ACTIVITY ▸
Using the data below, copy every line that contains the word "toestemming".

MATERIAL PROVIDED ▸
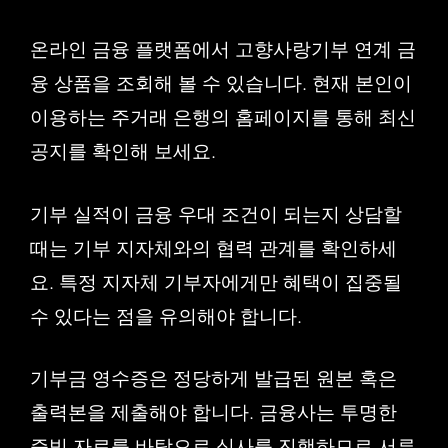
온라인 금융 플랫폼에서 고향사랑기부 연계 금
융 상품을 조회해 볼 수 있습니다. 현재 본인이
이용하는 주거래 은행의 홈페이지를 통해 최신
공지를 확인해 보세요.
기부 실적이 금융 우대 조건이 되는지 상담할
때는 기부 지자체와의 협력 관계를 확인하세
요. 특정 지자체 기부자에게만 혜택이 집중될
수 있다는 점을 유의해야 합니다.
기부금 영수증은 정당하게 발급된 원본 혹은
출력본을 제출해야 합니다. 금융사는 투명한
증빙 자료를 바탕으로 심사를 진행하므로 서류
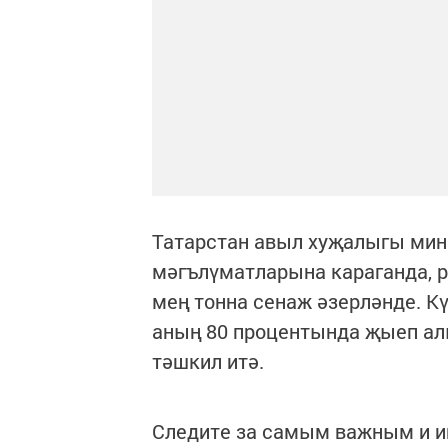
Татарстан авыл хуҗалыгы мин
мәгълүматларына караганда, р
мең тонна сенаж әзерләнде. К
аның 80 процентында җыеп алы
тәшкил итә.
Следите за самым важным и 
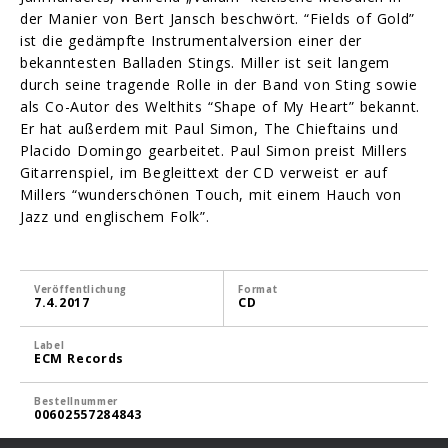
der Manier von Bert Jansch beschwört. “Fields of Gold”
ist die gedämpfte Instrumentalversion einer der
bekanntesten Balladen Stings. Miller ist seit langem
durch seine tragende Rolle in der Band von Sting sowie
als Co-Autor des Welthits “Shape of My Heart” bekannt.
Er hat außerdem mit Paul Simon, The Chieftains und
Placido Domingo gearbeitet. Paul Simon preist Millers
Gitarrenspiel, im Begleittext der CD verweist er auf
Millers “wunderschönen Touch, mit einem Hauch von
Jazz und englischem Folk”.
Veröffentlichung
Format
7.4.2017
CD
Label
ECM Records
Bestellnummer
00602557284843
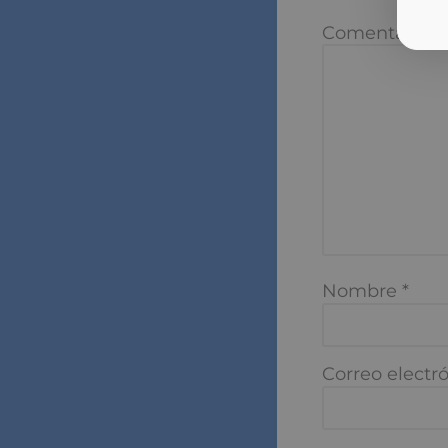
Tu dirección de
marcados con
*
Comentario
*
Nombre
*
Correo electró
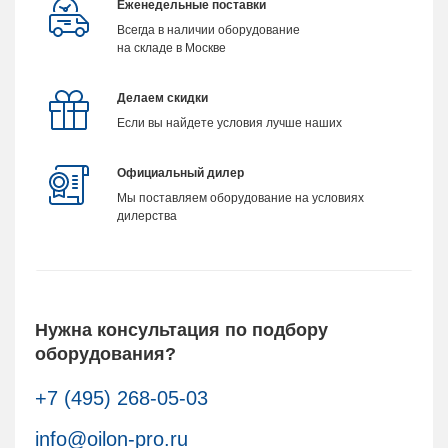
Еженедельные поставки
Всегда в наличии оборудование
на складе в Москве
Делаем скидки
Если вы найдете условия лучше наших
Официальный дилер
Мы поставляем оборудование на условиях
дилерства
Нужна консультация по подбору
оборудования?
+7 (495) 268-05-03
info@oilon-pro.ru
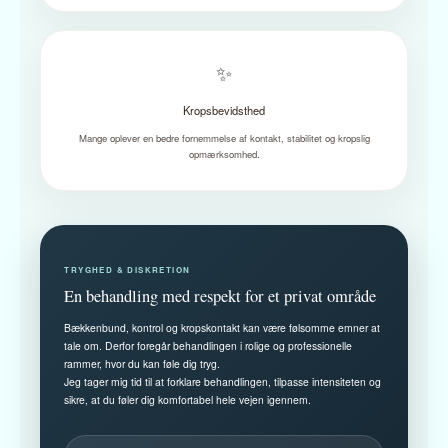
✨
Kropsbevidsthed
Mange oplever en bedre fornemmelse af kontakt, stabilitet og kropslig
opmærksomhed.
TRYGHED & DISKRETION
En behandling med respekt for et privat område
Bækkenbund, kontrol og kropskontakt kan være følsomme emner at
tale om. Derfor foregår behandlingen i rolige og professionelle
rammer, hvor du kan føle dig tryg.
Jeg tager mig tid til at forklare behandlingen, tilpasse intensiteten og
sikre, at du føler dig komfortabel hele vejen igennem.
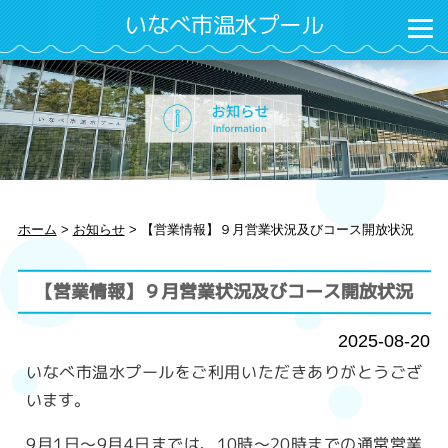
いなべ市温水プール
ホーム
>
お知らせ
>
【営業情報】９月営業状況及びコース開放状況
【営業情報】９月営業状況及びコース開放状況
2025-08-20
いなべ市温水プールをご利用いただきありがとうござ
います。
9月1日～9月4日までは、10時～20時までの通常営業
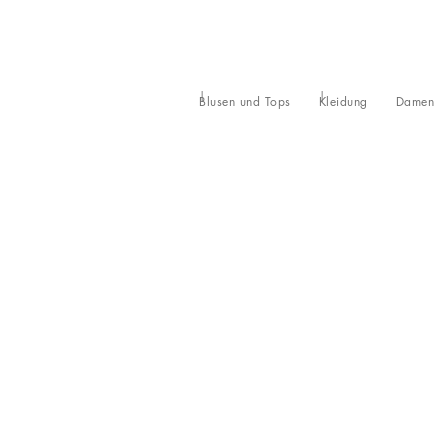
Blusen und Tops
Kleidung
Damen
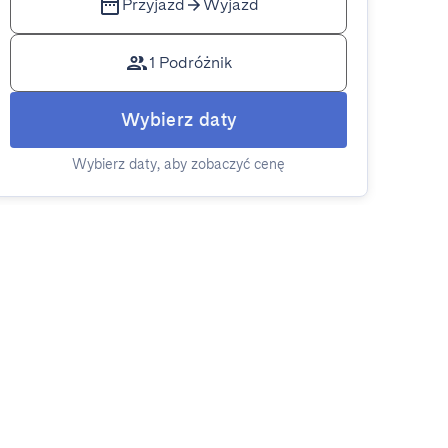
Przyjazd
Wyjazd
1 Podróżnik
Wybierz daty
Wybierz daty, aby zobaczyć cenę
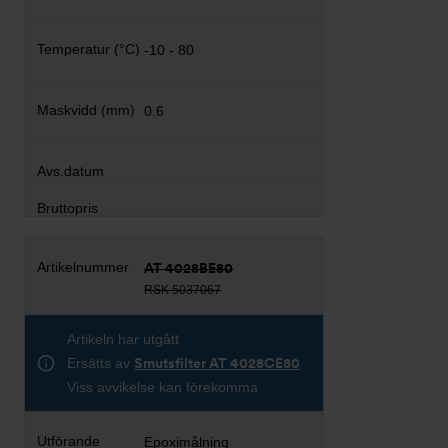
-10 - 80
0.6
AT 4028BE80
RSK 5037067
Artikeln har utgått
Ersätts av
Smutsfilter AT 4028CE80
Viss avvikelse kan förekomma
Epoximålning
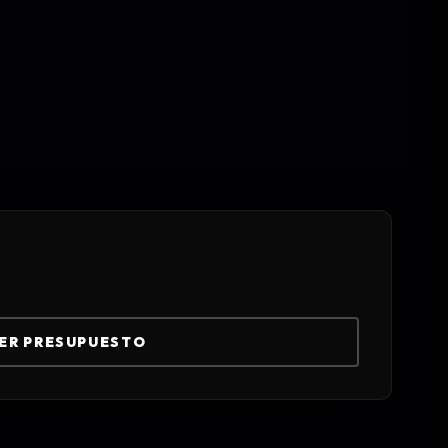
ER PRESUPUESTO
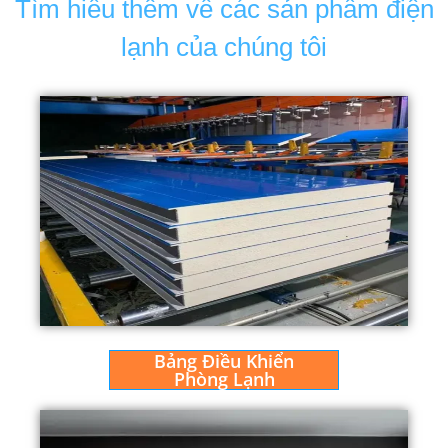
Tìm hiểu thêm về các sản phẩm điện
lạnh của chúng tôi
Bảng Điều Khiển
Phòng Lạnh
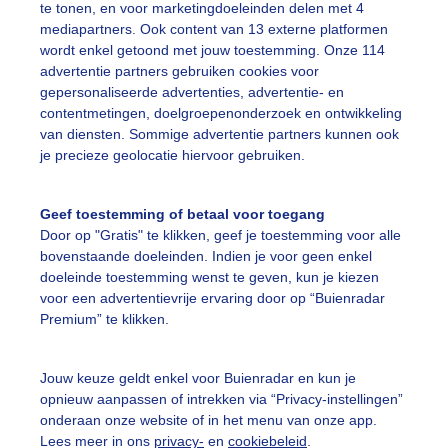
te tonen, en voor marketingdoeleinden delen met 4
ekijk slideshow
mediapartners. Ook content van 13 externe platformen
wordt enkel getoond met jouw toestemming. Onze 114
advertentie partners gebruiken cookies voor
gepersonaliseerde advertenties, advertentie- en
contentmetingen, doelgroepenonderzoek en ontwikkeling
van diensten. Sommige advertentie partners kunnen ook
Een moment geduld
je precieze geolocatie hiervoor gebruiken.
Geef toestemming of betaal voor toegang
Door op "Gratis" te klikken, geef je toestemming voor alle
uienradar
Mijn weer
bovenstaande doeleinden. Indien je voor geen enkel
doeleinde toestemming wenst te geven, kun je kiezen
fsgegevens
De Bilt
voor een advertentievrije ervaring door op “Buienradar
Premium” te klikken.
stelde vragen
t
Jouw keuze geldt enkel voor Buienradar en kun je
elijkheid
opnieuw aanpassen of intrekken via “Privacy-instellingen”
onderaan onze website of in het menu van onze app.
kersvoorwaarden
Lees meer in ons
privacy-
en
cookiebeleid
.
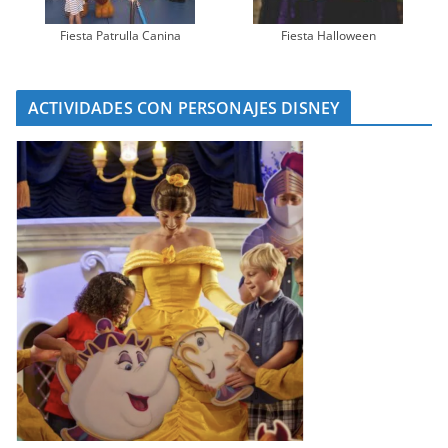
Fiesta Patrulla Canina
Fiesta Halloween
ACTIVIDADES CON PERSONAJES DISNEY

OUTPUT OF THE TASK ▸
wordt enkel getoond met jouw toestemming. Onze 114
Geef toestemming of betaal voor toegang
Door op "Gratis" te klikken, geef je toestemming voor alle
doeleinde toestemming wenst te geven, kun je kiezen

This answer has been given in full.